Perinatal asphyxia is a major cause of death or long-term disability in infants
born at term in the western world, affecting about 1-4 per 1.000 life births
per year in Europe. Hypothermic treatment became the only established therapy
to improve outcome after perinatal hypoxic-ischemic insults. Despite
hypothermia and neonatal intensive care, 45-50% of affected children die or
suffer from long-term neurodevelopmental impairment. Additional effect is
expected with adjuvant earlier neuroprotective interventions, beside
hypothermia, this is warranted to further improve their outcome.
Allopurinol is a xanthine oxidase inhibitor and reduces the production of
oxygen radicals and brain damage in experimental, animal, and preliminary human
studies of ischemia and reperfusion, if administered early after the insult.

This study has been transitioned to CTIS with ID 2024-511322-31-00 check the CTIS register for the current data.

To evaluate whether in newborns with asphyxia and early clinical signs of
hypoxic ischemic encephalopathy, early postnatal allopurinol compared to
placebo administered in addition to standard of care (including therapeutic
hypothermia if indicated) improves the neurologic prognosis.

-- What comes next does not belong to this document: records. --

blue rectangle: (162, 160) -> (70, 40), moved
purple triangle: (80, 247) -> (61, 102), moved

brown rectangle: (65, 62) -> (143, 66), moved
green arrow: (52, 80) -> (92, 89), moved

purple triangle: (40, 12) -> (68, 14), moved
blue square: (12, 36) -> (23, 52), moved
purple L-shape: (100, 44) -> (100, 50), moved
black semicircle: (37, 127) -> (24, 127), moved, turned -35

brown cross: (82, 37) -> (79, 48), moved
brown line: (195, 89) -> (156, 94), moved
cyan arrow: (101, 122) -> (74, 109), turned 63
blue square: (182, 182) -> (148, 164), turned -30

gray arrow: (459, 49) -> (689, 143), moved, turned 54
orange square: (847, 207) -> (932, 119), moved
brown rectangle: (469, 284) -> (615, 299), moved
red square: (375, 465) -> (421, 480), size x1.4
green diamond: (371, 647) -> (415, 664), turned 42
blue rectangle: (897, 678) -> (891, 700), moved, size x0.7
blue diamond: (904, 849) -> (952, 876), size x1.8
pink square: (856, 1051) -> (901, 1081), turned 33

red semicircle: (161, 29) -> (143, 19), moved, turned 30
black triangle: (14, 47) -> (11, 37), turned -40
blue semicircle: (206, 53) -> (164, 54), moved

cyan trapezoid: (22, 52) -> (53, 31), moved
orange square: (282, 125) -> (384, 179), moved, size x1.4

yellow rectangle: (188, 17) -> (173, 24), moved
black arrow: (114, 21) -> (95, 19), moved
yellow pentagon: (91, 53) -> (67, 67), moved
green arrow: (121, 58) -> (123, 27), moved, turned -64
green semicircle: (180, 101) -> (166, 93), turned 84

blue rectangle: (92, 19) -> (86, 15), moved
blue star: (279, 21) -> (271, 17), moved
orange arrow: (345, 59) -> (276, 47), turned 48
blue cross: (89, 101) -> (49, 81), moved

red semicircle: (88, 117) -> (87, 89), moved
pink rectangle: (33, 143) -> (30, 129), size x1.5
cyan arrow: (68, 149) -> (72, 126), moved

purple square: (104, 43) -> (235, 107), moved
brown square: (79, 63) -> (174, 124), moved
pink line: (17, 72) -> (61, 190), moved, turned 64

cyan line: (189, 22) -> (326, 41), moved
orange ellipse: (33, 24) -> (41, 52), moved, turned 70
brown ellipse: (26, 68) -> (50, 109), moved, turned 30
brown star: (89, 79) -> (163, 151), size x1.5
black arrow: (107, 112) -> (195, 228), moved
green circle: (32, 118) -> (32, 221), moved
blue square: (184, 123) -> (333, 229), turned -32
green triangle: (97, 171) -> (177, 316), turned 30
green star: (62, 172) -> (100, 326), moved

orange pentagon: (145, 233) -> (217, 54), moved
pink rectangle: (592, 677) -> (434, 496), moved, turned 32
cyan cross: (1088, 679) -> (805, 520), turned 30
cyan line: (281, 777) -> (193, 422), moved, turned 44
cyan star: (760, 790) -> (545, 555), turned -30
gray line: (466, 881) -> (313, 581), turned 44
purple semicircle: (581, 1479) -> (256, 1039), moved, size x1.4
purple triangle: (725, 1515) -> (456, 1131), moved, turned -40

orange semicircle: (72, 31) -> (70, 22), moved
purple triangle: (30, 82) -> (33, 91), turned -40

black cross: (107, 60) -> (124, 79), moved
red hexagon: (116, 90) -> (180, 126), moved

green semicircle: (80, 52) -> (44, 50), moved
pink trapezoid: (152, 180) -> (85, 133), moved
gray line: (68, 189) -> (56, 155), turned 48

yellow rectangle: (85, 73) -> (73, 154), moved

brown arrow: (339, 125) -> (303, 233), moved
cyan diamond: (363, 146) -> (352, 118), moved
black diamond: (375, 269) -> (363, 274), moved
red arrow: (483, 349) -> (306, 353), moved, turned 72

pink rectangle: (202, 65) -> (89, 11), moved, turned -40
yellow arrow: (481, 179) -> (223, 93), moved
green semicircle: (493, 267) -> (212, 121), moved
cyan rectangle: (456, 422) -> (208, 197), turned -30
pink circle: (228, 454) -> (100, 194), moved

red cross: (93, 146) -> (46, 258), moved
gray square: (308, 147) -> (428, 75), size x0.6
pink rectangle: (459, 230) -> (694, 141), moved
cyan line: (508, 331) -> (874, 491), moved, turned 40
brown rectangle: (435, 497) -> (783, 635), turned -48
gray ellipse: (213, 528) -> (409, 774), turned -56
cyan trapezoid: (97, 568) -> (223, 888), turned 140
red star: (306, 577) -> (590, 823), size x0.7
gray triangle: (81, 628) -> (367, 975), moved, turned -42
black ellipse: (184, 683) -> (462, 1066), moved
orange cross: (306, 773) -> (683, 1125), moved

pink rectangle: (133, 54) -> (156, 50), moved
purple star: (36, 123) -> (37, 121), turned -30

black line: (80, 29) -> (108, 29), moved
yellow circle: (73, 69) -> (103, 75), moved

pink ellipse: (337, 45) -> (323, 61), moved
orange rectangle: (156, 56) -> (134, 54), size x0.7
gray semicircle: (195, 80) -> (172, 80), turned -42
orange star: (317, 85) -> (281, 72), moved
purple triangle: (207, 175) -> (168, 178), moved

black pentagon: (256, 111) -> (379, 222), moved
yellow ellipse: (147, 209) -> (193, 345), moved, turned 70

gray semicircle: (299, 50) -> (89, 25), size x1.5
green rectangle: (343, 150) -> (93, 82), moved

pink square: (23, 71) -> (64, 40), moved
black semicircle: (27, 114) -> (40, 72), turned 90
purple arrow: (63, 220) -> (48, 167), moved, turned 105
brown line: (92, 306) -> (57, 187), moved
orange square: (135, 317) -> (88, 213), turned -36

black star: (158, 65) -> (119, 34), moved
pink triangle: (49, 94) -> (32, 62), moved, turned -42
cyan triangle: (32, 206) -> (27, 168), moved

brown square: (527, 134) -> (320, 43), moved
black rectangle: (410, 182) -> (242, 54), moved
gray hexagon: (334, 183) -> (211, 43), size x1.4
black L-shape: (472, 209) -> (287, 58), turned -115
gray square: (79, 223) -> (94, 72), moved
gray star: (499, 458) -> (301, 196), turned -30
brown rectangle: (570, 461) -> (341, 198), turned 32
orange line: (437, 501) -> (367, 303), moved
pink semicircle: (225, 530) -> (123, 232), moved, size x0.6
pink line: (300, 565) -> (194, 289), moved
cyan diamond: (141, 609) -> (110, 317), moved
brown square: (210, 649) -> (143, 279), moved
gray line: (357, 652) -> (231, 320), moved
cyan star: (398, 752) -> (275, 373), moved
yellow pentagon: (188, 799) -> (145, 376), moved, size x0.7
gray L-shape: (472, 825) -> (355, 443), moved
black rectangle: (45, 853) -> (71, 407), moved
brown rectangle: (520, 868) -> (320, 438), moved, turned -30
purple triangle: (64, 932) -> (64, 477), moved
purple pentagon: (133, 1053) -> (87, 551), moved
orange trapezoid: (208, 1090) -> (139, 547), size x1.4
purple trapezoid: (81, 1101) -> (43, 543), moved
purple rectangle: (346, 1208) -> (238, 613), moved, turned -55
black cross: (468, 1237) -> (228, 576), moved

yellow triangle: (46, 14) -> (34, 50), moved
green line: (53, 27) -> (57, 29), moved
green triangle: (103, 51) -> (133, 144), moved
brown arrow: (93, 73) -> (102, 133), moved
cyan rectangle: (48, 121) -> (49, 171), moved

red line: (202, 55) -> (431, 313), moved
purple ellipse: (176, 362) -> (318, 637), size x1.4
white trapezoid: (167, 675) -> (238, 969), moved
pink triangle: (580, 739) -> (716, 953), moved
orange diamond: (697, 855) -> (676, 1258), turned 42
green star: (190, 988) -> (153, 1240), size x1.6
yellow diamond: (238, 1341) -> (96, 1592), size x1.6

A placebo-controlled, (double-)blinded, randomized multicenter trial (Phase
III)

Intervention medication: Allopurinol, powder for injection (PFI), administered
in two doses. First dose (20 mg/kg in 2ml/kg sterile water for injection)
within 30min postnatal and second dose (10mg/kg in 1ml/kg sterile water for
injection) 12 hours thereafter, only if the infant undergoes therapeutic
hypothermia.
Placebo medication: Mannitol, PFI, 20mg/kg in the same volume and at the same
time intervals as the intervention group - (2nd dose 10mg/kg only if the infant
undergoes therapeutic hypothermia).

The most important burden to patients are the blood samples. These will be
coordinated with clinically required blood samples, preferably collected
through an existing arterial or central venous access and the blood loss will
be minimal (<2ml/kg in total). The neurodevelopmental follow up at 24 months
may not be standard in the smaller centrums, but this will be only one
examination and is most of the times fun for children. In case MRI or EEG is
not clinically indicated because of good recovery, we will ask separate
informed consent for these examinations. As far as reported in the previous
trials of antenatal [Torrance, Pediatrics 2009, Kaandorp, Arch Dis. Childhood
F&N 2014] and postnatal [vanBel, Pediatrics 1998, Gunes, Pediatr Neurol
2007, Benders, Arch Dis Child 2006] allopurinol in perinatal asphyxia and high
dose allopurinol in other clinical settings in neonates and infants [Clancy,
Pediatrics 2001], there is no evidence for significant adverse effects of
allopurinol in newborn infants even at high doses. Irritation of the vascular
and peri-vascular tissue (transitional redness, swelling and tenderness) may
occasionally occur and have uniformly been transient in previous studies
However, the pH of allopurinol is high, so a secure intravenous access is
essential to prevent extravasation and the consequential possible harm to the
patient. The burden and risks are in our opinion acceptable, considering the
importance for additional neuroprotection to reduce the mortality and morbidity
and the possible benefits for the intervention group.